Understanding repository implementation

ritmo2k · 24 March 2018 16:21

After reading benchmarking I am considering to begin switching from CrashPlan (and my trialing of Restic) to Duplicacy. The single most important feature I require are sets. I have many tiers of data, each with a priority where the highest priority tier needs to complete its upload to B2 before any other tier can start. If tier 1 endures a longer upload than the expected window where another tier would have started, that secondary tier looses its opportunity to upload.

So, I as far as I understand it, I can emulate sets with repositories where each repo indicates a set.

It seems far more work to maintain file system objects (a repo with symlinks to the paths of interest). How does this scale in reality for users with several repo’s. I would normally be used to maintaining configuration files (or in the case of CrashPlan, an abysmal UI).

Lastly, the cache concerns me, the single host I plan to run Duplicacy on is a staging host which itself is already a copy of all the data from each client.

As I have just begun to read up and use Duplicacy in a test environment, I am curious about the opinions of more experienced people on these aspects.

gchen · 25 March 2018 02:51

I can emulate sets with repositories where each repo indicates a set.

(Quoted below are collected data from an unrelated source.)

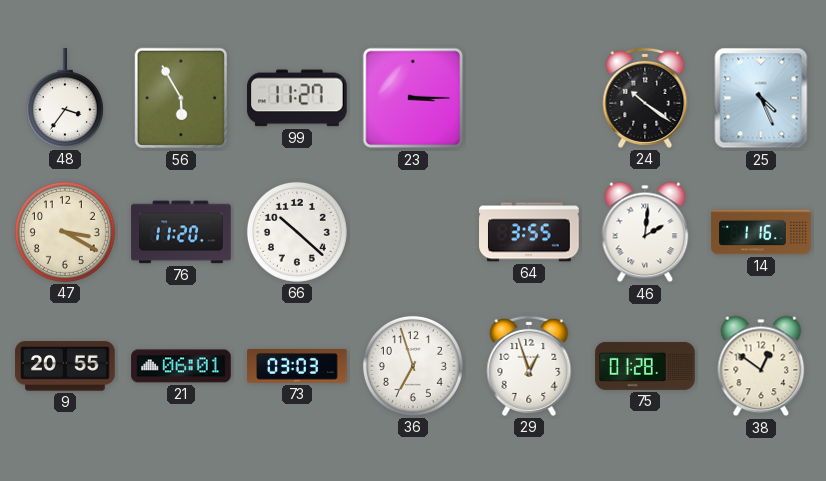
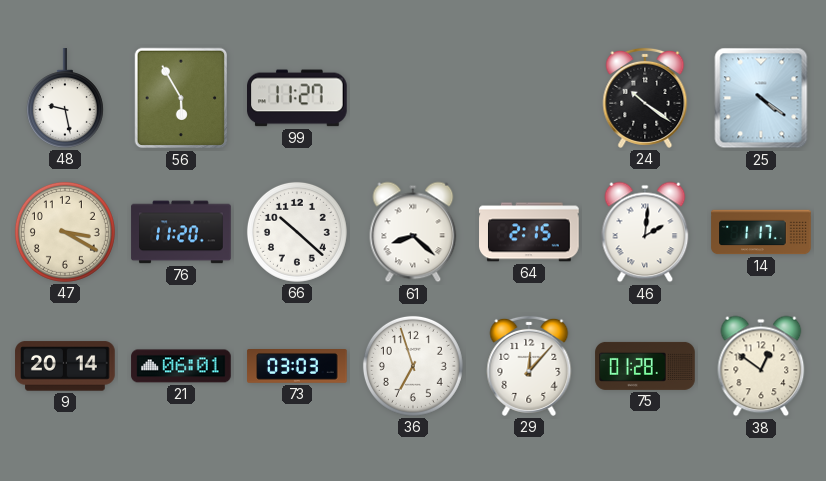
48: 3:36 -> 9:28
23: 3:15 -> none
25: 4:26 -> 4:21
61: none -> 8:22
64: 3:55 -> 2:15
14: 1:16 -> 1:17
9: 20:55 -> 20:14
29: 12:57 -> 12:07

Yes, that is right. To prioritize repositories, I think you can write a script to check, when a backup for a top priority repository runs at the scheduled time, if there are any Duplicacy processes from low priority repositories, and just kill them is there are.

the cache concerns me

What cache are you talking about here?

ritmo2k · 28 March 2018 06:52

I was talking about the .cache folder but I realized it remains relatively insignificant.

Thanks for the guidance.